I have been a major outspoken opponent of the present Tennis Canada development system which is based on the premise that players can only be developed at the National Centers by national coaches. The major reason I am against it is that I have lived this detrimental exercise once before. In the late 1980’s, four present Tennis Canada Hall of Fame members joined together to start the All-Canadian Academy in London, Ontario. Ken Sinclair, Harry Fauquier, Lorne Main and myself invested in developing a Canadian option a la “Nick Bollettieri”. The Academy was successful, bringing over 50 youngsters from across Canada, living in London while attending London high schools and training at All-Canadian. Tennis Canada responded to the success of the Academy by creating four major regional training centers which were subsidised. These centers also recruited All-Canadian players and this led to the demise of the program and the club. Major financial hardships resulted for the investors, coaches and staff of the club and Academy.

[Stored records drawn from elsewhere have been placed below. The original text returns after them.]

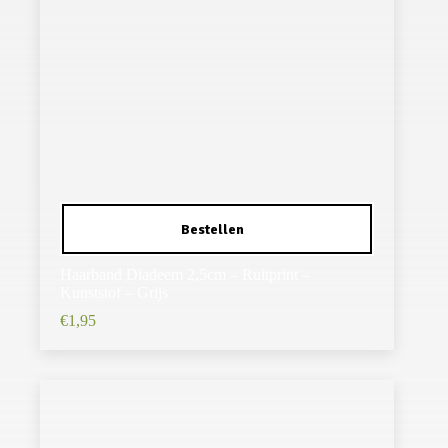
Haarband Diadeem 2,5cm – Ruitprint –
Kunststof – Grijs
€
1,95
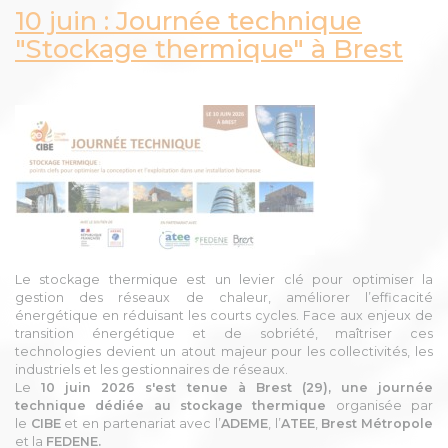
10 juin : Journée technique
"Stockage thermique" à Brest
Le stockage thermique est un levier clé pour optimiser la
gestion des réseaux de chaleur, améliorer l’efficacité
énergétique en réduisant les courts cycles. Face aux enjeux de
transition énergétique et de sobriété, maîtriser ces
technologies devient un atout majeur pour les collectivités, les
industriels et les gestionnaires de réseaux.
Le
10 juin 2026 s'est tenue à Brest (29), une journée
technique dédiée au stockage thermique
organisée par
le
CIBE
et en partenariat avec l’
ADEME
, l’
ATEE
,
Brest Métropole
et la
FEDENE.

This was the simple result of the public sector competing with the private sector using public sector funds … please tell me you see that this could be a problem.

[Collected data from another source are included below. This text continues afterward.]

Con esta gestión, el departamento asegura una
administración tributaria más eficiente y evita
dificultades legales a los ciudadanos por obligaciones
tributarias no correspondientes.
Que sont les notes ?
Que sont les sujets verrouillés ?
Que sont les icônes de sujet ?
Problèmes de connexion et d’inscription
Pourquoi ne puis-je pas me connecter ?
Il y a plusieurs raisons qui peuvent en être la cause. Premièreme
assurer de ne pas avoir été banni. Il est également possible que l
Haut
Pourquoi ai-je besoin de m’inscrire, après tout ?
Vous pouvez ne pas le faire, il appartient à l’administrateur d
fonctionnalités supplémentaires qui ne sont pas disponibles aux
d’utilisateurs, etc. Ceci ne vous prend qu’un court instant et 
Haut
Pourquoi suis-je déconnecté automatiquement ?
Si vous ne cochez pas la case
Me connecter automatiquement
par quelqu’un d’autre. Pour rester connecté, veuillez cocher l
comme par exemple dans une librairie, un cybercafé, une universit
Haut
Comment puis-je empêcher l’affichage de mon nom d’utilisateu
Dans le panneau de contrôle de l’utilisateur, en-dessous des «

Much furor arose from these National Center policies, so much so that another Hall of Fame member, the Honourable Francois Godbout, president of Tennis Canada flew to London to meet with our group and discuss these negative regional training center policies. The result was the eventual dismantling of the regional centers, including the program at York University in Toronto. But as a result of the competition, All-Canadian had to sell their club in London and bid to operate a program at the National Center at York University. All-Canadian [now ACE Tennis] operated a private sector company program there for many years, paid going rates for the facilities and was open to everyone. Many national level players opted to train there [Simpson, Kelesi, Nestor, Hy, Jeyaseelan, all Hall of Fame members or candidates] while others like Lareau, Rusedski, Sznajder, Laurendeau, Michibata, Connell [four more Hall of Fame members] trained in their own facilities with their own coaches. No one was discriminated when touring selections or team selections were made. This hybrid of the private and public sector created a system that was cost efficient and provided opportunities to all based on performance and most importantly produced the best results in Canadian tennis history.

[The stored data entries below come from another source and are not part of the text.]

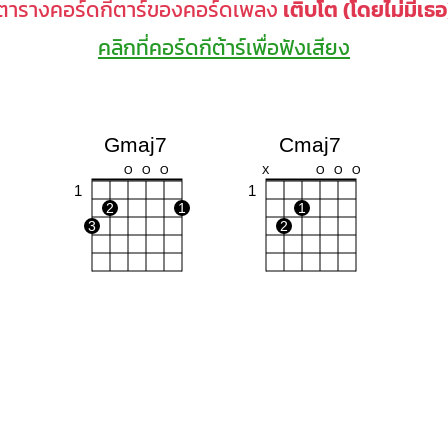
ตารางคอร์ดกีตาร์ของคอร์ดเพลง
เติบโต (โดยไม่มีเธอ
คลิกที่คอร์ดกีต้าร์เพื่อฟังเสียง
Gmaj7
Cmaj7
O
O
O
X
O
O
O
1
1
2
1
1
3
2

The old saying “history repeats itself” applies in tennis as well. For political and financial reasons the concept of a National Center strategy was reintroduced ten years ago. Of course this system was justified by those employed by it as it provides them solid employment opportunities. The development of this strategy was justified on the perceived success of other national associations venturing in the field of player development through operating their own National Center program. A more thorough look will now show that many of these initiatives have been seen for what they are, an arrogant belief that the public sector programs and coaches [who mostly come from the private sector] are better than the private ones. As a result many of these programs have been scaled down or dismantled. The concept of a National Center is good as long as it is used to assist in the development of players, coaches and the system but not in the destruction of the feeder system.
In these articles I will show the pitfalls of the present system and the possible solutions to make our Canadian game better for all. We do not require wholehearted changes, but adjustments, which can only be brought along by the open-minded approach of all those who can effect such change…YOU.